* _Goal of the exercise_
What is needed is an exact copy of all the entries.

Start of Block

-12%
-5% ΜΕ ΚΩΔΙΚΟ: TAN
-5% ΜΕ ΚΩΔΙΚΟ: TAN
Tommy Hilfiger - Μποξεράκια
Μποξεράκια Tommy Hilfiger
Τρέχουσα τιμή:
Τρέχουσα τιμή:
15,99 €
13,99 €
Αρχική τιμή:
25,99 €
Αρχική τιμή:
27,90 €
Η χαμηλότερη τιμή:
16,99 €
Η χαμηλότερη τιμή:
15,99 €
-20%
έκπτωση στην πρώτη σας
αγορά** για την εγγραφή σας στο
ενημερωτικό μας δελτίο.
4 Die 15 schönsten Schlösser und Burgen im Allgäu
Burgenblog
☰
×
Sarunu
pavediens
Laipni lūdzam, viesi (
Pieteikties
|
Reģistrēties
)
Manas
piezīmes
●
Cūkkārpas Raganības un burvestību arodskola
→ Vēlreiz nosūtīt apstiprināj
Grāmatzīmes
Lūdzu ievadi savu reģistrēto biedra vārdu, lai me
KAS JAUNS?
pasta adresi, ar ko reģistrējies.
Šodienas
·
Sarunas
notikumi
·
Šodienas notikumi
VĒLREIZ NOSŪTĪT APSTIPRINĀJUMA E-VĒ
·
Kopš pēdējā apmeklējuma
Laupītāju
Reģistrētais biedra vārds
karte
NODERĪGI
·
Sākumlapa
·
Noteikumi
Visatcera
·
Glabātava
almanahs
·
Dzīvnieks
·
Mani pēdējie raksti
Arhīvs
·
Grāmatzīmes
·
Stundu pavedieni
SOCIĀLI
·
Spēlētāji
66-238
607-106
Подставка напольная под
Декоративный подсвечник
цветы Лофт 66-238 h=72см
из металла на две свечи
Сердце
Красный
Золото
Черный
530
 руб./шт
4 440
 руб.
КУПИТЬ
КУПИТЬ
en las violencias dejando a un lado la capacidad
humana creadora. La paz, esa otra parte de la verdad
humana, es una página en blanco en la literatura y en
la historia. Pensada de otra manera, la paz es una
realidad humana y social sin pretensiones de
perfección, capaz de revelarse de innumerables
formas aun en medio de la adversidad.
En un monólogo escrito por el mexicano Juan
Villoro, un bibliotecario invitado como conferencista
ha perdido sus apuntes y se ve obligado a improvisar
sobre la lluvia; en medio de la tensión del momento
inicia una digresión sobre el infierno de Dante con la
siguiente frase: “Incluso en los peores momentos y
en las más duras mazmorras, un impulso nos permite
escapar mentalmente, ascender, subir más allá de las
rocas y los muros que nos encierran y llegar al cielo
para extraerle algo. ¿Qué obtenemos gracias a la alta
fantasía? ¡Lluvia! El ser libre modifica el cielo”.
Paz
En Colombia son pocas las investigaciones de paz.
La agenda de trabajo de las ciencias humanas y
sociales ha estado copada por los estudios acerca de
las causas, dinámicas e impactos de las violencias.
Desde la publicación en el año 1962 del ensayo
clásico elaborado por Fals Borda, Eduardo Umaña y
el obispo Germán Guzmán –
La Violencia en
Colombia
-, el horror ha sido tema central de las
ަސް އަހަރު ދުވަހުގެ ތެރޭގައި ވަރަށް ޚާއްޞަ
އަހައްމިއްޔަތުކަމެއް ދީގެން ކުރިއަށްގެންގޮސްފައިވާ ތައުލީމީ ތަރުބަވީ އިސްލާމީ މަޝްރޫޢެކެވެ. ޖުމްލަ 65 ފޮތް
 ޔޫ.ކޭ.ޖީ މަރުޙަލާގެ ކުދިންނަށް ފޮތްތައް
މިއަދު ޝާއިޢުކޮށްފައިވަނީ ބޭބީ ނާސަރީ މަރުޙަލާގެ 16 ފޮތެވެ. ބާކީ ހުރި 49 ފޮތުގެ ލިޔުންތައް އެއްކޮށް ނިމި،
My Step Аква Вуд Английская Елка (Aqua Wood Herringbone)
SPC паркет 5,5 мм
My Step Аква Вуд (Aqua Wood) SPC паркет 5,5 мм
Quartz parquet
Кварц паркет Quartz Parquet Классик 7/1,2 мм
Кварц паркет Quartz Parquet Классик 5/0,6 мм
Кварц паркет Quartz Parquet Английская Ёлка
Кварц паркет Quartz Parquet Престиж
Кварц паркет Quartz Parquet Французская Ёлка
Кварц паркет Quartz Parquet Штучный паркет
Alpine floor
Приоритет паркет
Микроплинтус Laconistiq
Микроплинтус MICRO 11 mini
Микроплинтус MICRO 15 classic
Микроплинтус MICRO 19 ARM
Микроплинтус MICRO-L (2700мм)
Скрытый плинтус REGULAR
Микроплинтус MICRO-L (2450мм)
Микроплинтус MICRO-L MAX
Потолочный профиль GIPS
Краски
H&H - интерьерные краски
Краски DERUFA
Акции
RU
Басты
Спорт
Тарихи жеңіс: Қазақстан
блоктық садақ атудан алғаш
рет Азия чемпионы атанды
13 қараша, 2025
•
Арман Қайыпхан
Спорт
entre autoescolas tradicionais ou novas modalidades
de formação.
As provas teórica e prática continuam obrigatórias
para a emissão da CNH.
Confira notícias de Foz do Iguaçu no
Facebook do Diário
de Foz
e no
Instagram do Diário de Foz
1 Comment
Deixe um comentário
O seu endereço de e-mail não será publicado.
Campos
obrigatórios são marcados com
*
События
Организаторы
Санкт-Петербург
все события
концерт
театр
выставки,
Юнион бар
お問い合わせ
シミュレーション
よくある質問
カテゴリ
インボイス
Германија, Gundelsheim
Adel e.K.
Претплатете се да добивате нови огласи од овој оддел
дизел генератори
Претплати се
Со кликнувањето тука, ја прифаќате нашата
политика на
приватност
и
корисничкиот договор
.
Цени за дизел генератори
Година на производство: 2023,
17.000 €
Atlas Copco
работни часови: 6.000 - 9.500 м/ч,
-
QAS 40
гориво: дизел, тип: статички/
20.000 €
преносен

End of Block

* _Exercise answer_
-12%
-5% ΜΕ ΚΩΔΙΚΟ: TAN
-5% ΜΕ ΚΩΔΙΚΟ: TAN
Tommy Hilfiger - Μποξεράκια
Μποξεράκια Tommy Hilfiger
Τρέχουσα τιμή:
Τρέχουσα τιμή:
15,99 €
13,99 €
Αρχική τιμή:
25,99 €
Αρχική τιμή:
27,90 €
Η χαμηλότερη τιμή:
16,99 €
Η χαμηλότερη τιμή:
15,99 €
-20%
έκπτωση στην πρώτη σας
αγορά** για την εγγραφή σας στο
ενημερωτικό μας δελτίο.
4 Die 15 schönsten Schlösser und Burgen im Allgäu
Burgenblog
☰
×
Sarunu
pavediens
Laipni lūdzam, viesi (
Pieteikties
|
Reģistrēties
)
Manas
piezīmes
●
Cūkkārpas Raganības un burvestību arodskola
→ Vēlreiz nosūtīt apstiprināj
Grāmatzīmes
Lūdzu ievadi savu reģistrēto biedra vārdu, lai me
KAS JAUNS?
pasta adresi, ar ko reģistrējies.
Šodienas
·
Sarunas
notikumi
·
Šodienas notikumi
VĒLREIZ NOSŪTĪT APSTIPRINĀJUMA E-VĒ
·
Kopš pēdējā apmeklējuma
Laupītāju
Reģistrētais biedra vārds
karte
NODERĪGI
·
Sākumlapa
·
Noteikumi
Visatcera
·
Glabātava
almanahs
·
Dzīvnieks
·
Mani pēdējie raksti
Arhīvs
·
Grāmatzīmes
·
Stundu pavedieni
SOCIĀLI
·
Spēlētāji
66-238
607-106
Подставка напольная под
Декоративный подсвечник
цветы Лофт 66-238 h=72см
из металла на две свечи
Сердце
Красный
Золото
Черный
530
 руб./шт
4 440
 руб.
КУПИТЬ
КУПИТЬ
en las violencias dejando a un lado la capacidad
humana creadora. La paz, esa otra parte de la verdad
humana, es una página en blanco en la literatura y en
la historia. Pensada de otra manera, la paz es una
realidad humana y social sin pretensiones de
perfección, capaz de revelarse de innumerables
formas aun en medio de la adversidad.
En un monólogo escrito por el mexicano Juan
Villoro, un bibliotecario invitado como conferencista
ha perdido sus apuntes y se ve obligado a improvisar
sobre la lluvia; en medio de la tensión del momento
inicia una digresión sobre el infierno de Dante con la
siguiente frase: “Incluso en los peores momentos y
en las más duras mazmorras, un impulso nos permite
escapar mentalmente, ascender, subir más allá de las
rocas y los muros que nos encierran y llegar al cielo
para extraerle algo. ¿Qué obtenemos gracias a la alta
fantasía? ¡Lluvia! El ser libre modifica el cielo”.
Paz
En Colombia son pocas las investigaciones de paz.
La agenda de trabajo de las ciencias humanas y
sociales ha estado copada por los estudios acerca de
las causas, dinámicas e impactos de las violencias.
Desde la publicación en el año 1962 del ensayo
clásico elaborado por Fals Borda, Eduardo Umaña y
el obispo Germán Guzmán –
La Violencia en
Colombia
-, el horror ha sido tema central de las
ަސް އަހަރު ދުވަހުގެ ތެރޭގައި ވަރަށް ޚާއްޞަ
އަހައްމިއްޔަތުކަމެއް ދީގެން ކުރިއަށްގެންގޮސްފައިވާ ތައުލީމީ ތަރުބަވީ އިސްލާމީ މަޝްރޫޢެކެވެ. ޖުމްލަ 65 ފޮތް
 ޔޫ.ކޭ.ޖީ މަރުޙަލާގެ ކުދިންނަށް ފޮތްތައް
މިއަދު ޝާއިޢުކޮށްފައިވަނީ ބޭބީ ނާސަރީ މަރުޙަލާގެ 16 ފޮތެވެ. ބާކީ ހުރި 49 ފޮތުގެ ލިޔުންތައް އެއްކޮށް ނިމި،
My Step Аква Вуд Английская Елка (Aqua Wood Herringbone)
SPC паркет 5,5 мм
My Step Аква Вуд (Aqua Wood) SPC паркет 5,5 мм
Quartz parquet
Кварц паркет Quartz Parquet Классик 7/1,2 мм
Кварц паркет Quartz Parquet Классик 5/0,6 мм
Кварц паркет Quartz Parquet Английская Ёлка
Кварц паркет Quartz Parquet Престиж
Кварц паркет Quartz Parquet Французская Ёлка
Кварц паркет Quartz Parquet Штучный паркет
Alpine floor
Приоритет паркет
Микроплинтус Laconistiq
Микроплинтус MICRO 11 mini
Микроплинтус MICRO 15 classic
Микроплинтус MICRO 19 ARM
Микроплинтус MICRO-L (2700мм)
Скрытый плинтус REGULAR
Микроплинтус MICRO-L (2450мм)
Микроплинтус MICRO-L MAX
Потолочный профиль GIPS
Краски
H&H - интерьерные краски
Краски DERUFA
Акции
RU
Басты
Спорт
Тарихи жеңіс: Қазақстан
блоктық садақ атудан алғаш
рет Азия чемпионы атанды
13 қараша, 2025
•
Арман Қайыпхан
Спорт
entre autoescolas tradicionais ou novas modalidades
de formação.
As provas teórica e prática continuam obrigatórias
para a emissão da CNH.
Confira notícias de Foz do Iguaçu no
Facebook do Diário
de Foz
e no
Instagram do Diário de Foz
1 Comment
Deixe um comentário
O seu endereço de e-mail não será publicado.
Campos
obrigatórios são marcados com
*
События
Организаторы
Санкт-Петербург
все события
концерт
театр
выставки,
Юнион бар
お問い合わせ
シミュレーション
よくある質問
カテゴリ
インボイス
Германија, Gundelsheim
Adel e.K.
Претплатете се да добивате нови огласи од овој оддел
дизел генератори
Претплати се
Со кликнувањето тука, ја прифаќате нашата
политика на
приватност
и
корисничкиот договор
.
Цени за дизел генератори
Година на производство: 2023,
17.000 €
Atlas Copco
работни часови: 6.000 - 9.500 м/ч,
-
QAS 40
гориво: дизел, тип: статички/
20.000 €
преносен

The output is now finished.